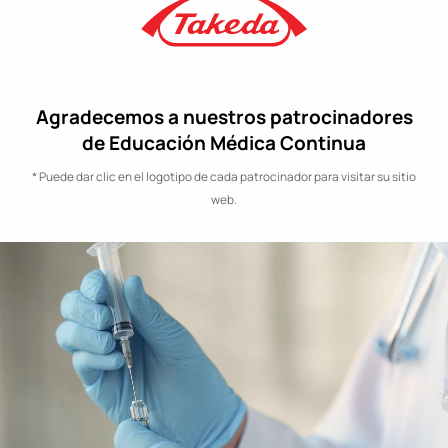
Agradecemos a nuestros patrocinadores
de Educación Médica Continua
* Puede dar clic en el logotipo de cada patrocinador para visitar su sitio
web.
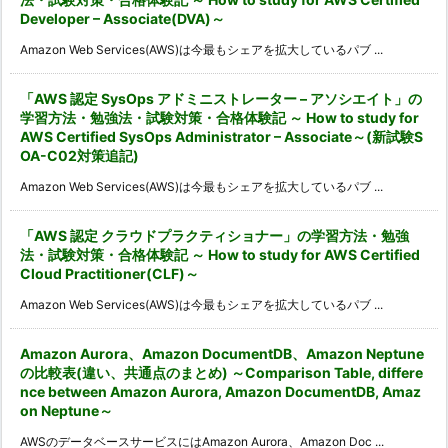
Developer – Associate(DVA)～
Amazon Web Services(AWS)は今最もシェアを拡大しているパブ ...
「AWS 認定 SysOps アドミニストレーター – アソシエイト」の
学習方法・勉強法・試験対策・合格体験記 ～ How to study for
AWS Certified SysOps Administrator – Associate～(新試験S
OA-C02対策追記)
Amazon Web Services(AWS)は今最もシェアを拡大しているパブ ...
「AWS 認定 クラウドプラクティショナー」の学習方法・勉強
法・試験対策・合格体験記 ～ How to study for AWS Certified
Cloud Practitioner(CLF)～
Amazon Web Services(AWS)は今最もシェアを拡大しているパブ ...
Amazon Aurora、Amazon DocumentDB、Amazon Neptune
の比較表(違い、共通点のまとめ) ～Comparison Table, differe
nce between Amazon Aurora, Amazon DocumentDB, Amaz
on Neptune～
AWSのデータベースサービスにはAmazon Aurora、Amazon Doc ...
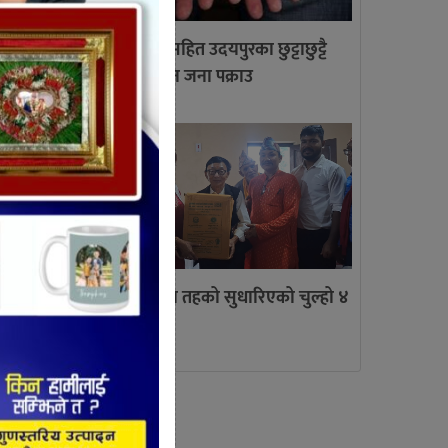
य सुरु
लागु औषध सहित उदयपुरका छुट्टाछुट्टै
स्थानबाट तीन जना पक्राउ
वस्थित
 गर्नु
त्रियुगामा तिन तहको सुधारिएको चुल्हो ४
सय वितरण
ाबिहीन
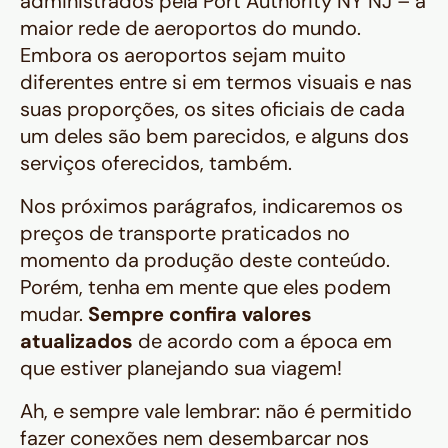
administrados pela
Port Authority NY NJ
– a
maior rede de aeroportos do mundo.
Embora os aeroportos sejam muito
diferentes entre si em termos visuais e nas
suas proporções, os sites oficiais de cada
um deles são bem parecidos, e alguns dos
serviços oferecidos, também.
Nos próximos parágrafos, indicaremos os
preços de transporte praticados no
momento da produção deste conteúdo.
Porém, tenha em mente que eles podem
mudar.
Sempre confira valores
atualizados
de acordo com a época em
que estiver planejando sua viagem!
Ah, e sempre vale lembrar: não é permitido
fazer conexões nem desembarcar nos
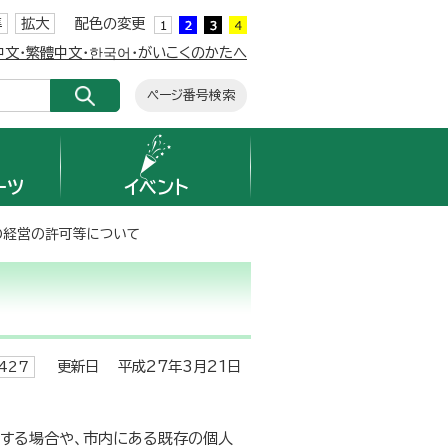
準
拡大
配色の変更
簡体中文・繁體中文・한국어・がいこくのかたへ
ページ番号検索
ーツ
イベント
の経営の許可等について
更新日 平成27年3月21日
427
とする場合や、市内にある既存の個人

▬▬▬▬▬▬▬▬▬▬

§ **TASK DETAILS**
Output the listing exactly. Leave out any image.

§ **SOLUTION TO THIS EXERCISE**
Agradecemos a nuestros patrocinadores
de Educación Médica Continua
* Puede dar clic en el logotipo de cada patrocinador para visitar su sitio
web.
Developer – Associate(DVA)～
Amazon Web Services(AWS)は今最もシェアを拡大しているパブ ...
「AWS 認定 SysOps アドミニストレーター – アソシエイト」の
学習方法・勉強法・試験対策・合格体験記 ～ How to study for
AWS Certified SysOps Administrator – Associate～(新試験S
OA-C02対策追記)
Amazon Web Services(AWS)は今最もシェアを拡大しているパブ ...
「AWS 認定 クラウドプラクティショナー」の学習方法・勉強
法・試験対策・合格体験記 ～ How to study for AWS Certified
Cloud Practitioner(CLF)～
Amazon Web Services(AWS)は今最もシェアを拡大しているパブ ...
Amazon Aurora、Amazon DocumentDB、Amazon Neptune
の比較表(違い、共通点のまとめ) ～Comparison Table, differe
nce between Amazon Aurora, Amazon DocumentDB, Amaz
on Neptune～
AWSのデータベースサービスにはAmazon Aurora、Amazon Doc ...
य सुरु
लागु औषध सहित उदयपुरका छुट्टाछुट्टै
स्थानबाट तीन जना पक्राउ
वस्थित
 गर्नु
त्रियुगामा तिन तहको सुधारिएको चुल्हो ४
सय वितरण
ाबिहीन
administrados pela
Port Authority NY NJ
– a
maior rede de aeroportos do mundo.
Embora os aeroportos sejam muito
diferentes entre si em termos visuais e nas
suas proporções, os sites oficiais de cada
um deles são bem parecidos, e alguns dos
serviços oferecidos, também.
Nos próximos parágrafos, indicaremos os
preços de transporte praticados no
momento da produção deste conteúdo.
Porém, tenha em mente que eles podem
mudar.
Sempre confira valores
atualizados
de acordo com a época em
que estiver planejando sua viagem!
Ah, e sempre vale lembrar: não é permitido
fazer conexões nem desembarcar nos
準
拡大
配色の変更
簡体中文・繁體中文・한국어・がいこくのかたへ
ページ番号検索
ーツ
イベント
の経営の許可等について
更新日 平成27年3月21日
427
とする場合や、市内にある既存の個人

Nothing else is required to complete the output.